WHAT THE TASK ASKS: Pull from the data below each line where the word "faixa" occurs, and copy it.

[Extracted records]
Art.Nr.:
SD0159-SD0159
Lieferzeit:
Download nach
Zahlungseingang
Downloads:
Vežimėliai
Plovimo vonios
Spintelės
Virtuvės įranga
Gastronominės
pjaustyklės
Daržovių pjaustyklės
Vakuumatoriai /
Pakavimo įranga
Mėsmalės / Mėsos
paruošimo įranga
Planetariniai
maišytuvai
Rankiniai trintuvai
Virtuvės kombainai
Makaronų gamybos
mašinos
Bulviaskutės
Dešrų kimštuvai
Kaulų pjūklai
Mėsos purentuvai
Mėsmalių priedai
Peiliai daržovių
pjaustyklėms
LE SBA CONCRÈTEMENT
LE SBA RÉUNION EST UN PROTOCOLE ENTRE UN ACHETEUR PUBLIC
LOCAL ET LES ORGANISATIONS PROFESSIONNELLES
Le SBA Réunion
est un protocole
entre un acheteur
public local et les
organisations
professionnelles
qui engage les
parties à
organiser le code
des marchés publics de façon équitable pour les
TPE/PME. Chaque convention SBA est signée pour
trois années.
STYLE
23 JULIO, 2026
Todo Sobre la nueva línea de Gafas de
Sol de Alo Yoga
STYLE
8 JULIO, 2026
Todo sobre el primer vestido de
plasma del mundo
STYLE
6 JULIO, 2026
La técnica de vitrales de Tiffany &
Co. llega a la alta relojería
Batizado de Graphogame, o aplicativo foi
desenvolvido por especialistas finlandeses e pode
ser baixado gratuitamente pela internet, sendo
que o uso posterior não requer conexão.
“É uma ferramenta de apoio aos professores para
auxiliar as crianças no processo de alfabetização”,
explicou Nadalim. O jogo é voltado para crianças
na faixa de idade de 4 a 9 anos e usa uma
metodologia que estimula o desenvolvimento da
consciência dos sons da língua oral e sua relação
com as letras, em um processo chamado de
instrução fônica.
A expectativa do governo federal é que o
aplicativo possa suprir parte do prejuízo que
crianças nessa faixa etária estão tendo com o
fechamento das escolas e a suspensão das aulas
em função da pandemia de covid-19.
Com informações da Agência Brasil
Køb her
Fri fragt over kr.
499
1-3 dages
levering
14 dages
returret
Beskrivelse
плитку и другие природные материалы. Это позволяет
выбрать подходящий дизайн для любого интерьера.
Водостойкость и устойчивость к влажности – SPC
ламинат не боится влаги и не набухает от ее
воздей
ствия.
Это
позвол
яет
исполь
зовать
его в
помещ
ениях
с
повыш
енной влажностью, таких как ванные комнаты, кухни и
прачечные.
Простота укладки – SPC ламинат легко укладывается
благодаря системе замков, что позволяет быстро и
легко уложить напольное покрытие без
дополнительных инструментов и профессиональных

--

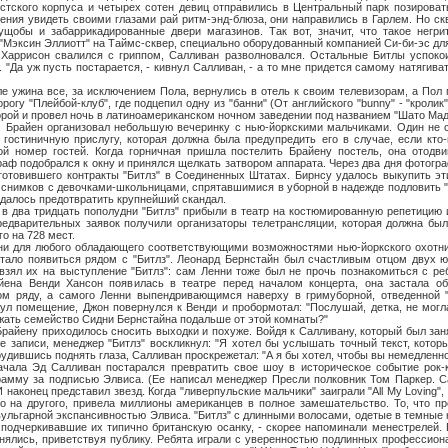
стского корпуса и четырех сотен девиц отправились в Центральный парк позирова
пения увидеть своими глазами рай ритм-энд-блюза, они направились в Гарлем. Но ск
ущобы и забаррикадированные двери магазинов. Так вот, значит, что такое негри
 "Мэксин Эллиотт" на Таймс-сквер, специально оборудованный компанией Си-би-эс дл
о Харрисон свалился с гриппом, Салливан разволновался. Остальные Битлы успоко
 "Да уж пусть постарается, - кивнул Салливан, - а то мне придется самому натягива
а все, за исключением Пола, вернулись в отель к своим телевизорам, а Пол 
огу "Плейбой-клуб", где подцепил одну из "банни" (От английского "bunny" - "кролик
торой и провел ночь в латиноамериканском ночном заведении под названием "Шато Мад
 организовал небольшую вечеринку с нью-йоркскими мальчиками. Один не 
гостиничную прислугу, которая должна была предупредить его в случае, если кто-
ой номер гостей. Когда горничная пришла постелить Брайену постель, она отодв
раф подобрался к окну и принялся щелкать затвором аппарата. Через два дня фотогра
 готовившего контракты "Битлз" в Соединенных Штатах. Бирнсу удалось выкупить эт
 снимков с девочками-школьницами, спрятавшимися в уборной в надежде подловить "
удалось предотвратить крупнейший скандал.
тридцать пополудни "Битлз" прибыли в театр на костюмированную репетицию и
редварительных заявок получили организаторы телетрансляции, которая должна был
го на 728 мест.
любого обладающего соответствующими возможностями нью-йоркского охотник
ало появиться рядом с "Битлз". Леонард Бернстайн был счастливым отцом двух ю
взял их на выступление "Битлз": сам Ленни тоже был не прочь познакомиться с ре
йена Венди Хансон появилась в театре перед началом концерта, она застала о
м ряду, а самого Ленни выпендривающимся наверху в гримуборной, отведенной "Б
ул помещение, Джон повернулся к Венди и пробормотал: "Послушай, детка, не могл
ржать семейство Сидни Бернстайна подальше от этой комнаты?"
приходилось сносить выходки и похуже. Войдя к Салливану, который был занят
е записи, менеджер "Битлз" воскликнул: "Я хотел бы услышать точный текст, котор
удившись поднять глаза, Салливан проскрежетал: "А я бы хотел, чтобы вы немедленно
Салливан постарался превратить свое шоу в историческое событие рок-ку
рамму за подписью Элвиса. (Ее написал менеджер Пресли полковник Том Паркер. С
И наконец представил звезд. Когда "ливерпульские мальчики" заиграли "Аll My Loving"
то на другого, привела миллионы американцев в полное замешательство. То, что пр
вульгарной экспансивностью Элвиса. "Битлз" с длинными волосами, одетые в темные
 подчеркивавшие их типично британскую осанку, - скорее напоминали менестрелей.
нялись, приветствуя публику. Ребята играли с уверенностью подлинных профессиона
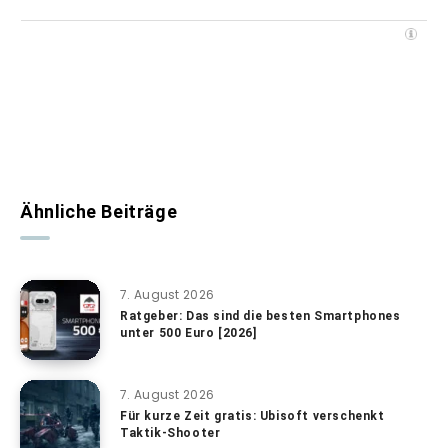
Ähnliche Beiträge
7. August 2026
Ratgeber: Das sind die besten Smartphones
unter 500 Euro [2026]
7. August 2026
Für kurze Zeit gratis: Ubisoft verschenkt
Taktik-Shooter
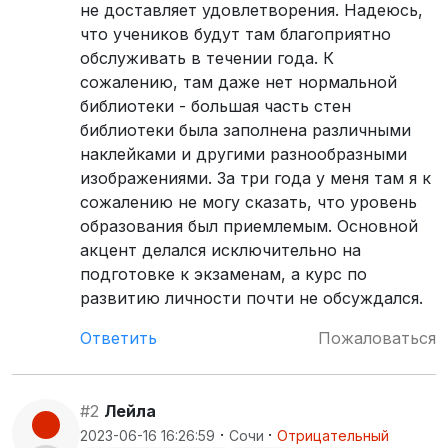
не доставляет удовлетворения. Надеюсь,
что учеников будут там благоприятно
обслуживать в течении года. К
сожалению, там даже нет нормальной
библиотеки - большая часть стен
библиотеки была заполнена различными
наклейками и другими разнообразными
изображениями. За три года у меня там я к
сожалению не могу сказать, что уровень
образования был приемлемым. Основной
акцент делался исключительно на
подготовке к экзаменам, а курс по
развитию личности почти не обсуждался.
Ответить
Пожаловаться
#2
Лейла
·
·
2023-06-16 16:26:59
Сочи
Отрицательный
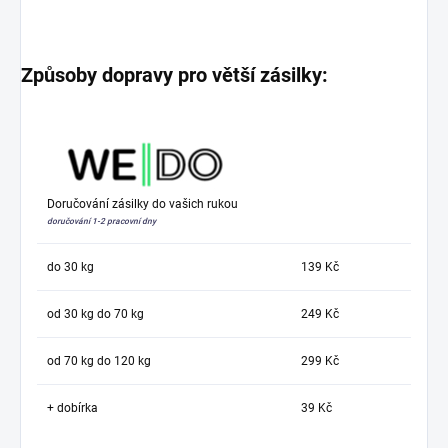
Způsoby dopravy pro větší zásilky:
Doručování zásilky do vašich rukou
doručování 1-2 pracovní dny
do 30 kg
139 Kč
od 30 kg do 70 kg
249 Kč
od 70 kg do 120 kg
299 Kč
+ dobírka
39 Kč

--

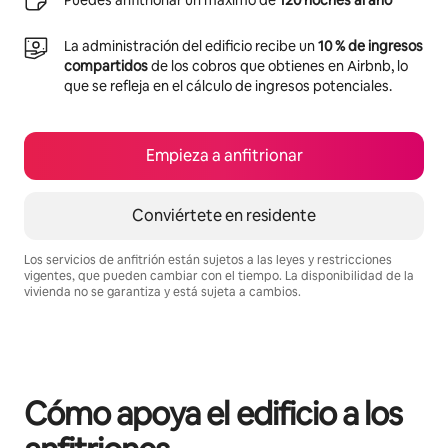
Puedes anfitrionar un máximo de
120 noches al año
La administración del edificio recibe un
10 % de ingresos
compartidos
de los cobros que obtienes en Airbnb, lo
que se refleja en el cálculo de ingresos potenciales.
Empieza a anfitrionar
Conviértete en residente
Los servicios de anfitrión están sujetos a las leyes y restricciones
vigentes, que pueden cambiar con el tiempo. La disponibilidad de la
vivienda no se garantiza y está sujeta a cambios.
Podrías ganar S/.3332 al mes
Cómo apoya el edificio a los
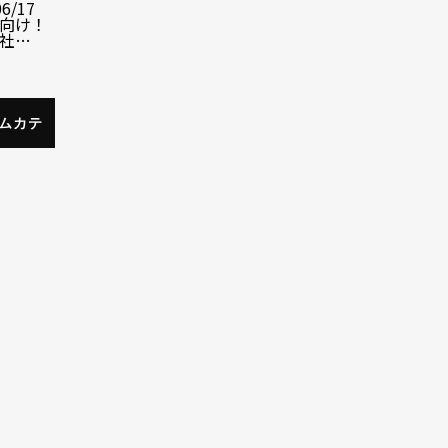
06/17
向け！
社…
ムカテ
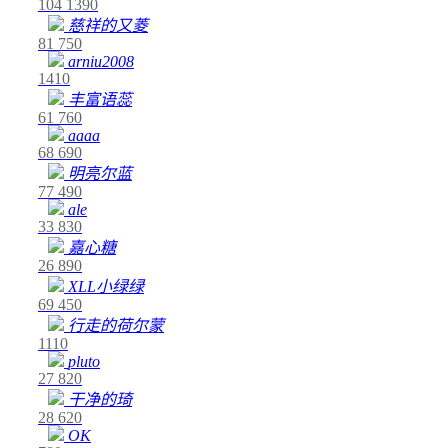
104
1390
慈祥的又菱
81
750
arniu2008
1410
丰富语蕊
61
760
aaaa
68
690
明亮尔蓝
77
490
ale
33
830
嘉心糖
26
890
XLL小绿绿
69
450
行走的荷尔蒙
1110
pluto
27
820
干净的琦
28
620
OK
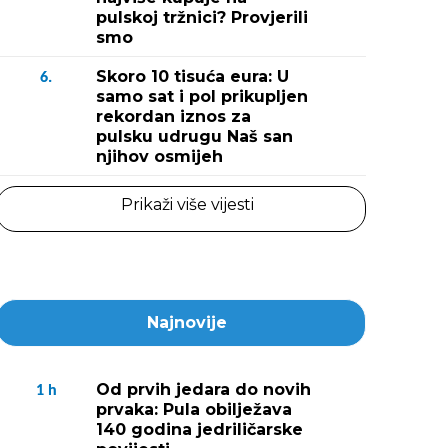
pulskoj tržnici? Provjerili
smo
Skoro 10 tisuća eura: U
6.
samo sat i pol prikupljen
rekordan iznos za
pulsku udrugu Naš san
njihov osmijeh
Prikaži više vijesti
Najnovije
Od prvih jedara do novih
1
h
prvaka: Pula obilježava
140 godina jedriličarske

OUTPUT:
na faixa de idade de 4 a 9 anos e usa uma
crianças nessa faixa etária estão tendo com o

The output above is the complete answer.